**WHAT THE EXERCISE ASKS:**
With both ends included, repeat exactly the lines of the entries below from the one containing "yaklaşınca onlar da" down to the one containing "lokantasından çıkışta, bir", and no others.

** INPUT MATERIAL follows **

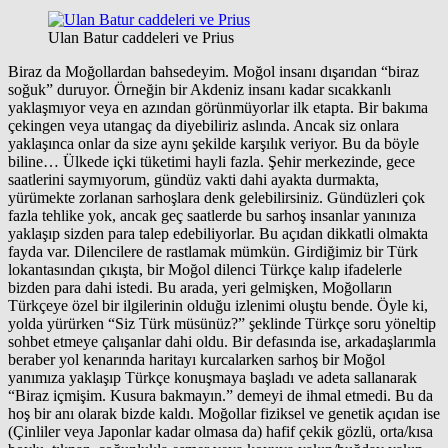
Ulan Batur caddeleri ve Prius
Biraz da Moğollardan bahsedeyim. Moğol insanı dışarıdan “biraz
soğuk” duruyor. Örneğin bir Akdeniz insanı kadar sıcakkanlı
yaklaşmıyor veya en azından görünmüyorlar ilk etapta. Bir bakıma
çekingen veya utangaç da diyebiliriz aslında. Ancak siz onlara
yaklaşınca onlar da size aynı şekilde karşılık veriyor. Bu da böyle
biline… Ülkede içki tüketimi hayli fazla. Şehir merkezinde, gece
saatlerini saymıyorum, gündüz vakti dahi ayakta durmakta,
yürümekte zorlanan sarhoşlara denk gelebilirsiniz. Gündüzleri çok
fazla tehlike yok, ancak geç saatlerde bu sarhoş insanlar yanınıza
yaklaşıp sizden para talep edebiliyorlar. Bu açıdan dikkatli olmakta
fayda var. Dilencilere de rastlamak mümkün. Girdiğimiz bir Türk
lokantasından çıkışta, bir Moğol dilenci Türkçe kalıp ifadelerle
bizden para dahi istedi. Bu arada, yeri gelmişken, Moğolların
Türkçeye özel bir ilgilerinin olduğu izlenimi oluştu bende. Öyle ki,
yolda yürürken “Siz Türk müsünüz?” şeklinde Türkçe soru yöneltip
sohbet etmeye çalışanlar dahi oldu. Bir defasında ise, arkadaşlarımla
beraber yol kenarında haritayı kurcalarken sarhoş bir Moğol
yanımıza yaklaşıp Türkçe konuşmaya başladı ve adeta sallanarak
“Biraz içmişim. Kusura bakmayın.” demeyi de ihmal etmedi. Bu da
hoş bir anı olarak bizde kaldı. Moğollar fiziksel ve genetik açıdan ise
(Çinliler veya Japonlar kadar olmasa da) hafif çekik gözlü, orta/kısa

** End of INPUT MATERIAL **
** INPUT MATERIAL follows **

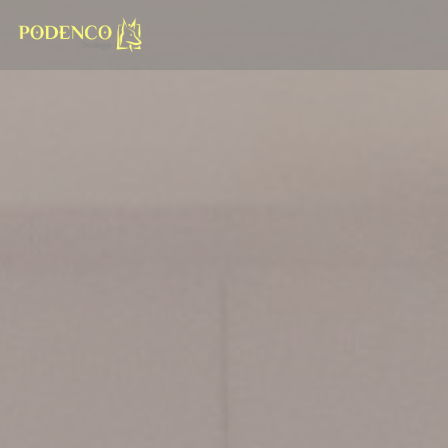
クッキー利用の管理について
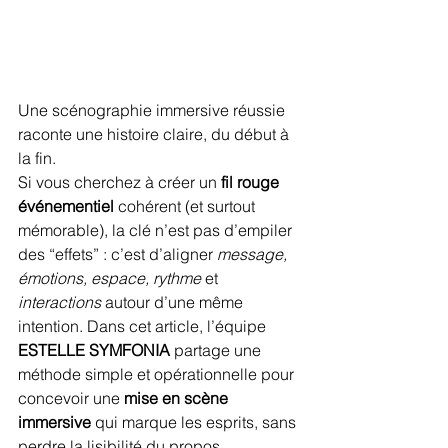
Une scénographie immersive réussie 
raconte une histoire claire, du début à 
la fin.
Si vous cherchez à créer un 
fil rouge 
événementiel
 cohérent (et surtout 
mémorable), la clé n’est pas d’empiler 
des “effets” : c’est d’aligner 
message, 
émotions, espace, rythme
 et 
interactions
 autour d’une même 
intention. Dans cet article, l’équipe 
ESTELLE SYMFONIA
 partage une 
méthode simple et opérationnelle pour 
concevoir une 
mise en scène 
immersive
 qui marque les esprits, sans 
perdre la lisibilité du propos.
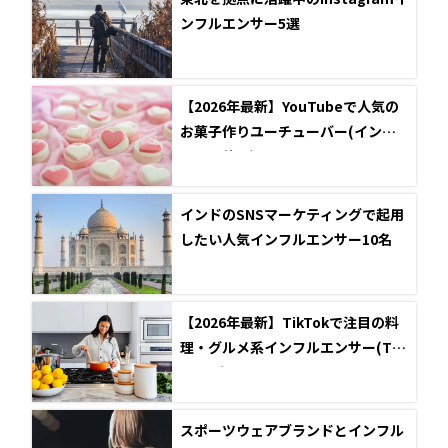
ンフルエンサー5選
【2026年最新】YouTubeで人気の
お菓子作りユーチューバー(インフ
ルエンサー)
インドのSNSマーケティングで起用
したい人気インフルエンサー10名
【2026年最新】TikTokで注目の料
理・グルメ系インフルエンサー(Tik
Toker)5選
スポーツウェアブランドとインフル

** End of INPUT MATERIAL **

**WRITTEN RESPONSE:**
yaklaşınca onlar da size aynı şekilde karşılık veriyor. Bu da böyle
biline… Ülkede içki tüketimi hayli fazla. Şehir merkezinde, gece
saatlerini saymıyorum, gündüz vakti dahi ayakta durmakta,
yürümekte zorlanan sarhoşlara denk gelebilirsiniz. Gündüzleri çok
fazla tehlike yok, ancak geç saatlerde bu sarhoş insanlar yanınıza
yaklaşıp sizden para talep edebiliyorlar. Bu açıdan dikkatli olmakta
fayda var. Dilencilere de rastlamak mümkün. Girdiğimiz bir Türk
lokantasından çıkışta, bir Moğol dilenci Türkçe kalıp ifadelerle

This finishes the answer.